#### EXERCISE:
The records follow. Filter them to the lines that hold "United".

Stored data entries
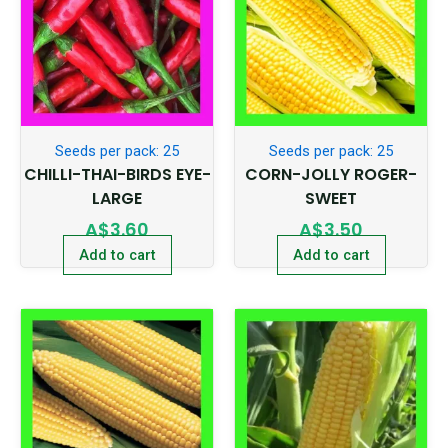
Seeds per pack: 25
Seeds per pack: 25
CHILLI-THAI-BIRDS EYE-
CORN-JOLLY ROGER-
LARGE
SWEET
A$
3.60
A$
3.50
Add to cart
Add to cart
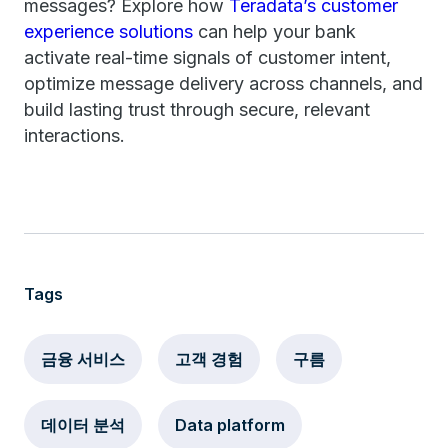
messages? Explore how
Teradata’s customer
experience solutions
can help your bank
activate real-time signals of customer intent,
optimize message delivery across channels, and
build lasting trust through secure, relevant
interactions.
Tags
금융 서비스
고객 경험
구름
데이터 분석
Data platform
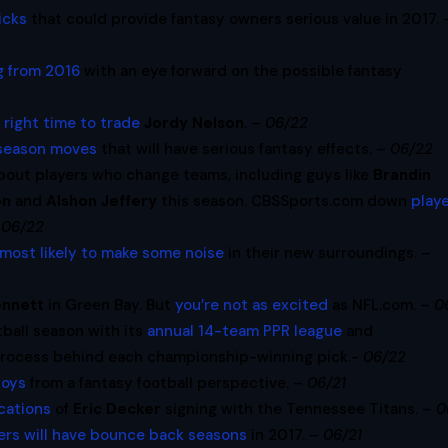
icks
that could provide fantasy owners serious value in 2017. 
ng from 2016
with an eye forward on the possible fantasy
 right time to trade
Jordy Nelson
. –
06/22
fseason moves
that will have serious fantasy effects. –
06/22
about players who change teams, including guys like
Brandin
on
and
Alshon Jeffery
this season. CBSSports.com down
play
–
06/22
most likely to make some noise
in their new surroundings.
–
ennett
in Green Bay. But
you’re not as excited
as NFL.com. –
0
tball season with its
annual 14-team PPR league
and
process behind each championship-winning pick.-
06/22
boys
from a fantasy football perspective. –
06/21
cations
of
Eric Decker
signing with the Tennessee Titans. –
0
ers will have bounce back seasons
in 2017. –
06/21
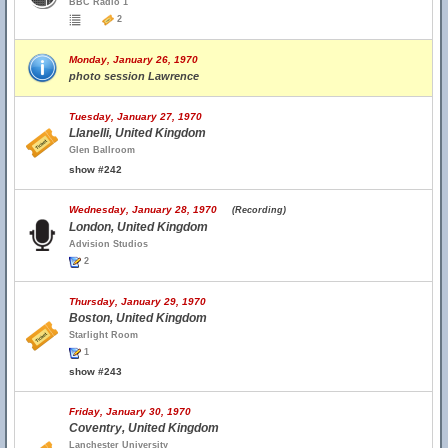
BBC Radio 1
2
Monday, January 26, 1970
photo session Lawrence
Tuesday, January 27, 1970
Llanelli, United Kingdom
Glen Ballroom
show #242
Wednesday, January 28, 1970
(Recording)
London, United Kingdom
Advision Studios
2
Thursday, January 29, 1970
Boston, United Kingdom
Starlight Room
1
show #243
Friday, January 30, 1970
Coventry, United Kingdom
Lanchester University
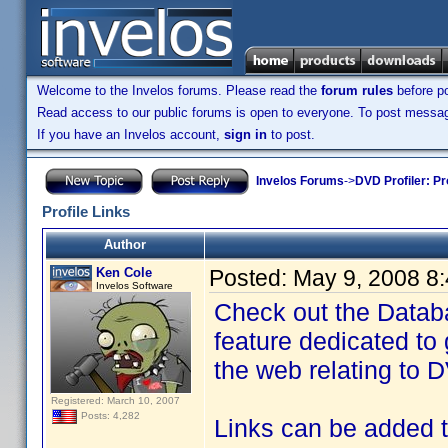
Welcome to the Invelos forums. Please read the
forum rules
before po
Read access to our public forums is open to everyone. To post messages
If you have an Invelos account,
sign in
to post.
Invelos Forums
->
DVD Profiler: Pr
Profile Links
Author
Ken Cole
Posted:
May 9, 2008 8
Invelos Software
Check out the Databa
feature dedicated to 
the web relating to D
Registered: March 10, 2007
Posts: 4,282
Links can be added to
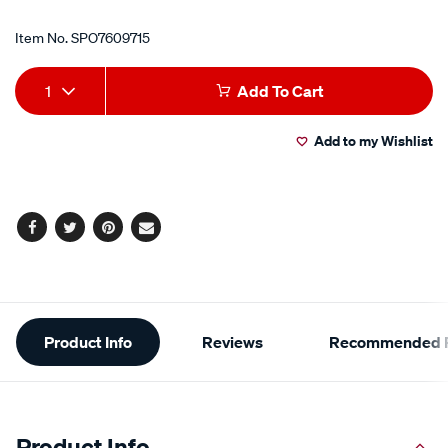
Item No.
SPO7609715
Add
Product
1
Add To Cart
to
Actions
Add to my Wishlist
cart
options
Facebook
Twitter
Pinterest
Email
Additional
Product Info
Reviews
Recommended P
Information
Product Info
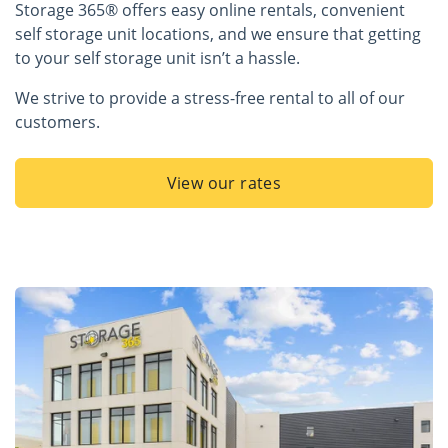
Storage 365® offers easy online rentals, convenient
self storage unit locations, and we ensure that getting
to your self storage unit isn’t a hassle.
We strive to provide a stress-free rental to all of our
customers.
View our rates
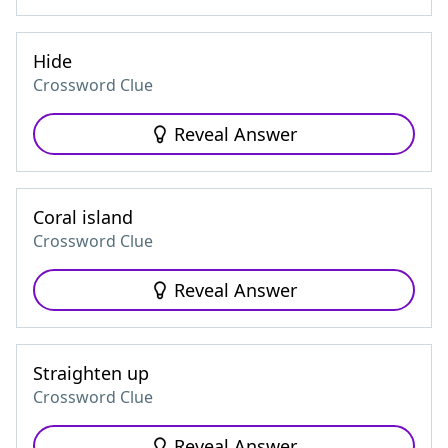
Hide
Crossword Clue
Reveal Answer
Coral island
Crossword Clue
Reveal Answer
Straighten up
Crossword Clue
Reveal Answer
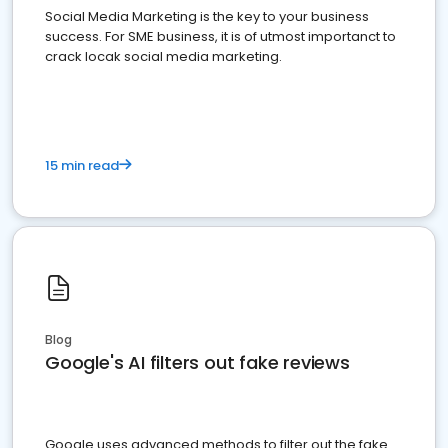
Social Media Marketing is the key to your business
success. For SME business, it is of utmost importanct to
crack locak social media marketing.
15 min read
Blog
Google's AI filters out fake reviews
Google uses advanced methods to filter out the fake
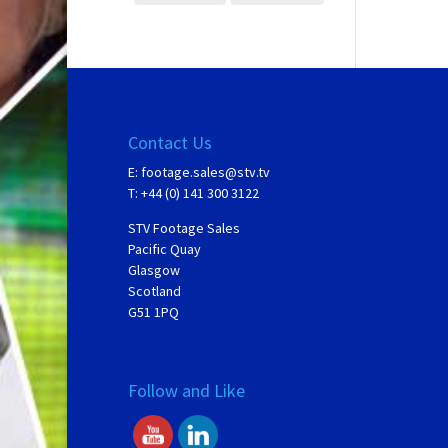
Contact Us
E:
footage.sales@stv.tv
T: +44 (0) 141 300 3122
STV Footage Sales
Pacific Quay
Glasgow
Scotland
G51 1PQ
Follow and Like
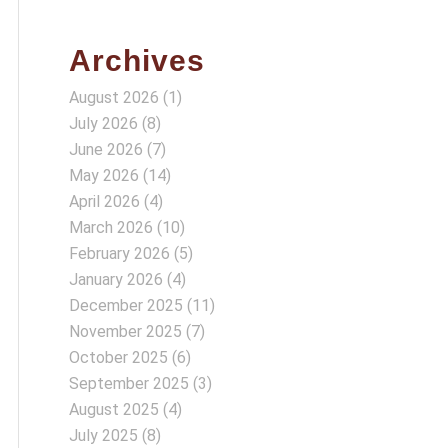
Archives
August 2026
(1)
July 2026
(8)
June 2026
(7)
May 2026
(14)
April 2026
(4)
March 2026
(10)
February 2026
(5)
January 2026
(4)
December 2025
(11)
November 2025
(7)
October 2025
(6)
September 2025
(3)
August 2025
(4)
July 2025
(8)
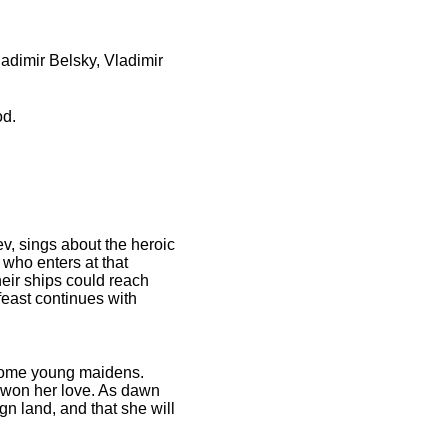
adimir Belsky, Vladimir
od.
ev, sings about the heroic
 who enters at that
heir ships could reach
feast continues with
 some young maidens.
s won her love. As dawn
ign land, and that she will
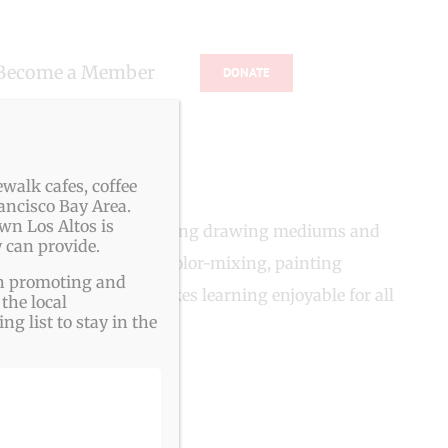
Become a Member
DONATE
walk cafes, coffee
ancisco Bay Area.
wn Los Altos is
s and adults, begin by using drawing mediums and
 can provide.
ing medium, including color-mixing, painting
ith promoting and
ds frustration, and makes learning enjoyable for all
the local
g list to stay in the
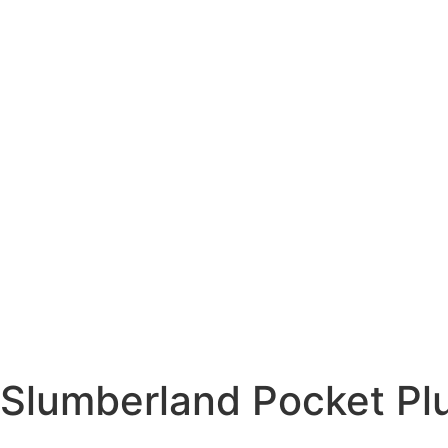
Slumberland Pocket Pl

#### SOLUTION:
Llanelli, United Kingdom
London, United Kingdom
Boston, United Kingdom
Coventry, United Kingdom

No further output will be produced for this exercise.